Saved entries
+++

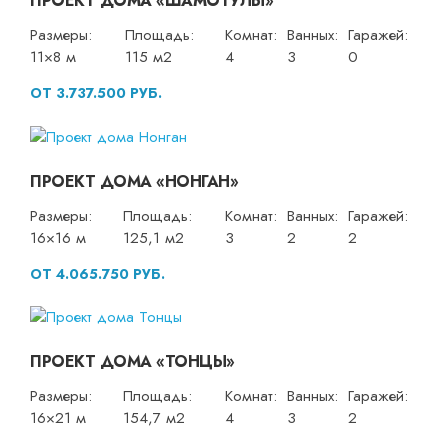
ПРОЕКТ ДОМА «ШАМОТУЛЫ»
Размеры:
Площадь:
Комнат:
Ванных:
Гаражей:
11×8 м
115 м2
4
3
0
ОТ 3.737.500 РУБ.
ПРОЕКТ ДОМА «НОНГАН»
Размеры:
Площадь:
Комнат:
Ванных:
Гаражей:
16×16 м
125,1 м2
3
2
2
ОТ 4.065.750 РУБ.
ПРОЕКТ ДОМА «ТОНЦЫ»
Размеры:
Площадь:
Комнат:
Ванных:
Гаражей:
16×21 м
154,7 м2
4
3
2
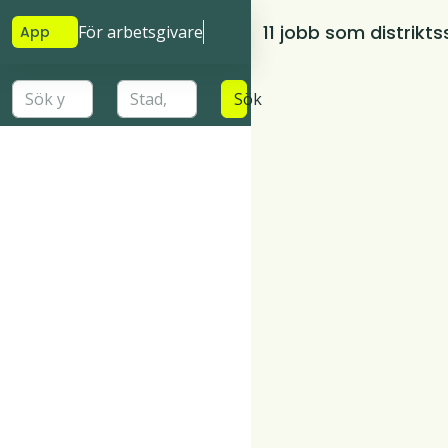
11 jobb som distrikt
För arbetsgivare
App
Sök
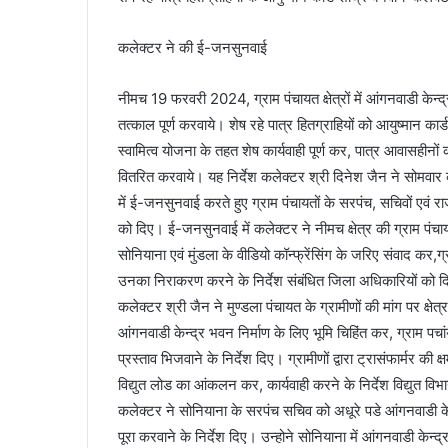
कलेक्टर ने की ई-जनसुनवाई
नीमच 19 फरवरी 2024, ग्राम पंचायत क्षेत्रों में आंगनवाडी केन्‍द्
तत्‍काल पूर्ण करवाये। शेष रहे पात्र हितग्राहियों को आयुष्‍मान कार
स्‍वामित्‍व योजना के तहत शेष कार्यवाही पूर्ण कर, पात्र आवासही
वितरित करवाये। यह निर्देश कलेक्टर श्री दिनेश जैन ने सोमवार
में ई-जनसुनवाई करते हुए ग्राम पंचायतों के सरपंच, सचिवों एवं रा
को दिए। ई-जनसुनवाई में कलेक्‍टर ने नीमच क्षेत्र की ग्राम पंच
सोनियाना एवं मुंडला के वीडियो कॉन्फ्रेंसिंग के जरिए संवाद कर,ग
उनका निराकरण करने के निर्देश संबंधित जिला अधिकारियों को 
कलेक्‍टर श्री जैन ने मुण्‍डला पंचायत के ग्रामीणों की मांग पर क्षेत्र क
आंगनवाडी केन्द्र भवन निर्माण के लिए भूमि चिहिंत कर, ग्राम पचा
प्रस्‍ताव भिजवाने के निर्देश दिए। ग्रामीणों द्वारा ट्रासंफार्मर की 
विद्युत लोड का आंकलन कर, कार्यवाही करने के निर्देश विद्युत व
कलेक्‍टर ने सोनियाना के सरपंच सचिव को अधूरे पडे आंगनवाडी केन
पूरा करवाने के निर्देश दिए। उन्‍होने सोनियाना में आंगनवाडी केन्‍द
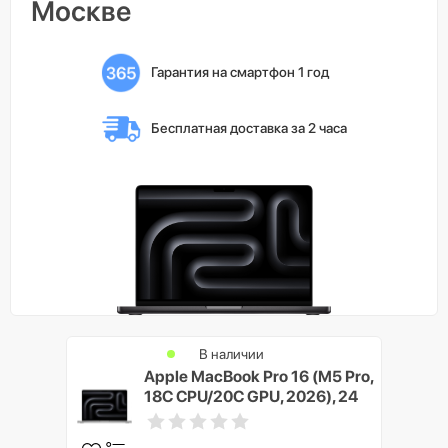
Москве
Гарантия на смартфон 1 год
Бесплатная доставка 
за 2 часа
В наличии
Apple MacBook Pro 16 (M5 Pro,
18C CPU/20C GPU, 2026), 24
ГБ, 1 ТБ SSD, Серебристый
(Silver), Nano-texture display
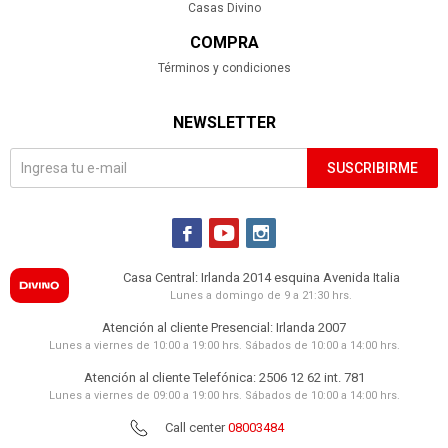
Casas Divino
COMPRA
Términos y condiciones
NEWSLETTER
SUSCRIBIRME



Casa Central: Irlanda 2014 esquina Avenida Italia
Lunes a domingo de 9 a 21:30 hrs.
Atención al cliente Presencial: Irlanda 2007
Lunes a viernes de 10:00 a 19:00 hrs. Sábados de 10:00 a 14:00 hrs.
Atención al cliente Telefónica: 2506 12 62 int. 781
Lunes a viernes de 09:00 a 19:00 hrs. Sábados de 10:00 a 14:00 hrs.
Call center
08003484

+++

Exercise ->
Only the count is wanted. Count the lines of the data above that include the string "viernes".

Exercise response ->
2